There are, of course, other factors that might have affected recognition performance: The fact that the same speaker provided all of the experimental stimuli might have reduced the distinctiveness of the target syllable somewhat, especially since syllable 2 was presented at a lower stimulus level in the dip conditions. The fact that listeners had to type in their responses might also have decreased recognition performance a little compared to everyday listening. It is also the case that our randomly generated nonsense words might accidentally produce a syllable sequence that is similar to a real word with the result that the participant answers with reference to their mental dictionary and makes an error. But, all of these potential difficulties apply equally to all of the HI conditions, so it is unlikely that they would affect the results.

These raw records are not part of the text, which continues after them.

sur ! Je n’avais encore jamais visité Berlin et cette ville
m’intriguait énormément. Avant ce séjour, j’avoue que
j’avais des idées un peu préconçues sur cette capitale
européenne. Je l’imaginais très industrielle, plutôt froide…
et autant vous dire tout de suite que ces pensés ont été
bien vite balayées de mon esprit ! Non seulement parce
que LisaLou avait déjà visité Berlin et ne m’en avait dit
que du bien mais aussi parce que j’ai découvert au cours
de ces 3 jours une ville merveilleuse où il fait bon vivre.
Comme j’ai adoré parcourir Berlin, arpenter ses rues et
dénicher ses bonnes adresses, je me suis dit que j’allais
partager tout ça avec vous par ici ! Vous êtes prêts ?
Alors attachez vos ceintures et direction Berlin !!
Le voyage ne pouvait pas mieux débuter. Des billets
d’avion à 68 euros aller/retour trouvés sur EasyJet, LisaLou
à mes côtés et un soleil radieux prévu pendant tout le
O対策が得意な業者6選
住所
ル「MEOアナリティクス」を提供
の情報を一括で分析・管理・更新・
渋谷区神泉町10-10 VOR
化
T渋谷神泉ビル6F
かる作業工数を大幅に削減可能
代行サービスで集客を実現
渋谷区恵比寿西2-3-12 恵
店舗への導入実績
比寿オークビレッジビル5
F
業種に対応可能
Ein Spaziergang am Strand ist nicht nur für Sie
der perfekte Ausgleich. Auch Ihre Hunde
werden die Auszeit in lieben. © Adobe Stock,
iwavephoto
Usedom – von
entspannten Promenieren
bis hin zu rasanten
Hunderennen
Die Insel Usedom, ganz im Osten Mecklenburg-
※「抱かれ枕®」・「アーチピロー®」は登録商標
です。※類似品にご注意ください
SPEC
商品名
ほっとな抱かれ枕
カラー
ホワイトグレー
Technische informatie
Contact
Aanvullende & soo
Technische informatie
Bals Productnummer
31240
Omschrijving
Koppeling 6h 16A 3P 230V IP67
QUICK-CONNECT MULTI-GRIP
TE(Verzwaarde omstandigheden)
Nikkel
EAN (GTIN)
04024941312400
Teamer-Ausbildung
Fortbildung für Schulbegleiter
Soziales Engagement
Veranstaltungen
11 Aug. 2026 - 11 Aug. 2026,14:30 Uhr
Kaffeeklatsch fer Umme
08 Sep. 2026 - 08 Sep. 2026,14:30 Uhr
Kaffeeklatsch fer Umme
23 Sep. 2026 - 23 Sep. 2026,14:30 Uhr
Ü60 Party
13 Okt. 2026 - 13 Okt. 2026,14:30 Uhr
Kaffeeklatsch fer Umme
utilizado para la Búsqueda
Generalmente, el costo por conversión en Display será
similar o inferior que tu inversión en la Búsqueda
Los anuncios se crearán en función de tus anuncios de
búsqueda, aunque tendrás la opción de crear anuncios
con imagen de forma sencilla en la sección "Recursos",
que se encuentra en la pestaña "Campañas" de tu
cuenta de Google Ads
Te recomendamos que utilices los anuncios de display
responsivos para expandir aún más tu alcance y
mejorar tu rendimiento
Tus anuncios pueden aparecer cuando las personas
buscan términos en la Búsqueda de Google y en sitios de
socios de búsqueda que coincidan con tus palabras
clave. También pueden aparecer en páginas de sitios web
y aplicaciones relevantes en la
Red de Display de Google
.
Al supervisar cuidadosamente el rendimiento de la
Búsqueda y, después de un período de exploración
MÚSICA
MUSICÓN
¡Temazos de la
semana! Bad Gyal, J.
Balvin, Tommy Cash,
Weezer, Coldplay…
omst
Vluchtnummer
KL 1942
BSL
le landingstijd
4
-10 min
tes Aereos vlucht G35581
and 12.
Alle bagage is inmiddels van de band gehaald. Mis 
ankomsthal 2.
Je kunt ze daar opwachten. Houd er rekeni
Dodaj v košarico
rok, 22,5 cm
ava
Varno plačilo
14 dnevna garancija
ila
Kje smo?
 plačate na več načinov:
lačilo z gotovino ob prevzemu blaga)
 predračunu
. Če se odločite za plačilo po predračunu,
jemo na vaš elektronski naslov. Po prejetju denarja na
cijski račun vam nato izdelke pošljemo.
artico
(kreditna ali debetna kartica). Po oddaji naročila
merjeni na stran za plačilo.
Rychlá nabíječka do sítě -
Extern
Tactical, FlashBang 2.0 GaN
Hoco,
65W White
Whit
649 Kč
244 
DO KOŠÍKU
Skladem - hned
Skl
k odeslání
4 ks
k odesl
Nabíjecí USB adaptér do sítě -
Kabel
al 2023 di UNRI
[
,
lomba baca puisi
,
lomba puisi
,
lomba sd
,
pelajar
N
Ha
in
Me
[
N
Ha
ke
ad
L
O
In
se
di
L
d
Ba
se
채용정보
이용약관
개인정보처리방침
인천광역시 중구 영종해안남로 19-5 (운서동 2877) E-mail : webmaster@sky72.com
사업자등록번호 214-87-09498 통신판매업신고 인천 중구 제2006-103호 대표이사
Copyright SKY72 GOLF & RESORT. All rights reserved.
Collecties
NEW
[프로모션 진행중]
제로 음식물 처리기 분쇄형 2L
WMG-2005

This suggests that the results truly reflect the role of the loss of compression when listening to speech in everyday environments for people with presbycusis or other forms of hearing impairment. It shows that this new, model-based approach to the simulation of hearing impairment can be used to isolate the compression component of auditory signal processing. It may also assist with isolation and analysis of other aspects of hearing impairment.

5 Summary

This paper reports an experiment performed to reveal the effects of a loss of compression on the recognition of syllables presented with fluctuating level. The procedure involves using a filterbank with dynamic compression to simulate hearing impairment in normal hearing listeners. The results indicate that, when the compression of normal hearing has been cancelled, it is difficult to hear syllables at low sound levels when they are sandwiched between syllables with higher levels. The hearing losses observed in patients will commonly involve multiple auditory problems and they will interact in complicated ways that make it difficult to distinguished the effects of any one component of auditory processing. The HI simulator shows how a single factor can be isolated using an auditory model, provided the model is sufficiently detailed.